* [Required action] In the data below, find every line that has the string "tool", and copy it.

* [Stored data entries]
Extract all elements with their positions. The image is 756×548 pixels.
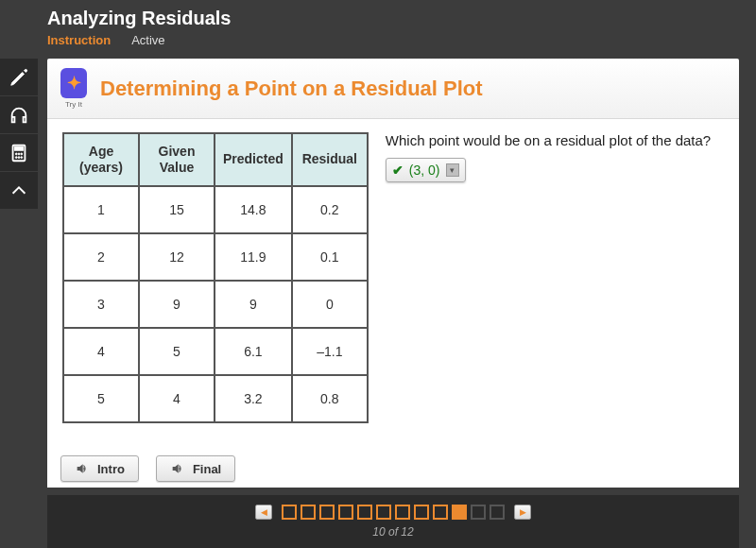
tryit-icon: ✦	[60, 68, 87, 98]
check-icon: ✔	[392, 163, 404, 178]
page-10[interactable]	[452, 505, 467, 520]
residuals-table: Age (years) Given Value Predicted Residu…	[62, 132, 369, 423]
page-4[interactable]	[338, 505, 353, 520]
tryit-label: Try It	[65, 100, 82, 109]
app-root: Analyzing Residuals Instruction Active ✦…	[0, 0, 756, 548]
svg-rect-1	[14, 146, 23, 150]
intro-audio-button[interactable]: Intro	[60, 455, 139, 482]
lesson-title: Analyzing Residuals	[47, 8, 756, 29]
calculator-tool[interactable]	[0, 134, 38, 172]
pager-label: 10 of 12	[372, 525, 413, 539]
content-panel: ✦ Try It Determining a Point on a Residu…	[47, 59, 739, 491]
svg-point-3	[18, 153, 20, 155]
page-7[interactable]	[395, 505, 410, 520]
table-row: 3 9 9 0	[63, 281, 368, 328]
question-text: Which point would be on a residual plot …	[386, 132, 724, 148]
col-predicted: Predicted	[215, 133, 292, 186]
panel-body: Age (years) Given Value Predicted Residu…	[47, 119, 739, 488]
page-11[interactable]	[471, 505, 486, 520]
svg-point-7	[21, 156, 23, 158]
speaker-icon	[75, 461, 90, 476]
col-given: Given Value	[139, 133, 215, 186]
audio-controls: Intro Final	[60, 455, 235, 482]
panel-title: Determining a Point on a Residual Plot	[100, 77, 483, 101]
svg-point-6	[18, 156, 20, 158]
pager-row: ◀ ▶	[249, 505, 537, 520]
svg-point-4	[21, 153, 23, 155]
page-1[interactable]	[282, 505, 297, 520]
audio-tool[interactable]	[0, 96, 38, 134]
tryit-badge-group: ✦ Try It	[60, 68, 87, 109]
page-8[interactable]	[414, 505, 429, 520]
header: Analyzing Residuals Instruction Active	[0, 0, 756, 53]
col-age: Age (years)	[63, 133, 139, 186]
table-row: 1 15 14.8 0.2	[63, 186, 368, 233]
col-residual: Residual	[292, 133, 368, 186]
speaker-icon	[170, 461, 185, 476]
headphones-icon	[9, 105, 29, 126]
svg-point-5	[15, 156, 17, 158]
page-12[interactable]	[490, 505, 505, 520]
tool-sidebar	[0, 59, 38, 210]
pager: ◀ ▶ 10 of 12	[47, 495, 739, 548]
svg-point-2	[15, 153, 17, 155]
collapse-tool[interactable]	[0, 172, 38, 210]
page-3[interactable]	[319, 505, 335, 520]
calculator-icon	[9, 143, 29, 163]
question-area: Which point would be on a residual plot …	[386, 132, 724, 182]
page-9[interactable]	[433, 505, 448, 520]
intro-label: Intro	[97, 462, 125, 476]
table-row: 2 12 11.9 0.1	[63, 233, 368, 281]
panel-header: ✦ Try It Determining a Point on a Residu…	[47, 59, 739, 119]
answer-dropdown[interactable]: ✔ (3, 0) ▾	[386, 158, 466, 182]
table-header-row: Age (years) Given Value Predicted Residu…	[63, 133, 368, 186]
header-tabs: Instruction Active	[47, 33, 756, 47]
page-6[interactable]	[376, 505, 391, 520]
pencil-tool[interactable]	[0, 59, 38, 96]
pencil-icon	[9, 67, 29, 88]
tab-active[interactable]: Active	[131, 33, 164, 47]
prev-page-button[interactable]: ◀	[255, 505, 272, 520]
table-row: 5 4 3.2 0.8	[63, 375, 368, 422]
page-2[interactable]	[301, 505, 316, 520]
final-label: Final	[193, 462, 221, 476]
chevron-down-icon: ▾	[446, 163, 459, 177]
page-5[interactable]	[357, 505, 372, 520]
answer-value: (3, 0)	[409, 163, 440, 178]
chevron-up-icon	[9, 180, 29, 201]
next-page-button[interactable]: ▶	[514, 505, 531, 520]
table-row: 4 5 6.1 –1.1	[63, 328, 368, 375]
final-audio-button[interactable]: Final	[156, 455, 235, 482]
tab-instruction[interactable]: Instruction	[47, 33, 111, 47]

* [Exercise response]
calculator-tool[interactable]	[0, 134, 38, 172]
audio-tool[interactable]	[0, 96, 38, 134]
tool-sidebar	[0, 59, 38, 210]
collapse-tool[interactable]	[0, 172, 38, 210]
pencil-tool[interactable]	[0, 59, 38, 96]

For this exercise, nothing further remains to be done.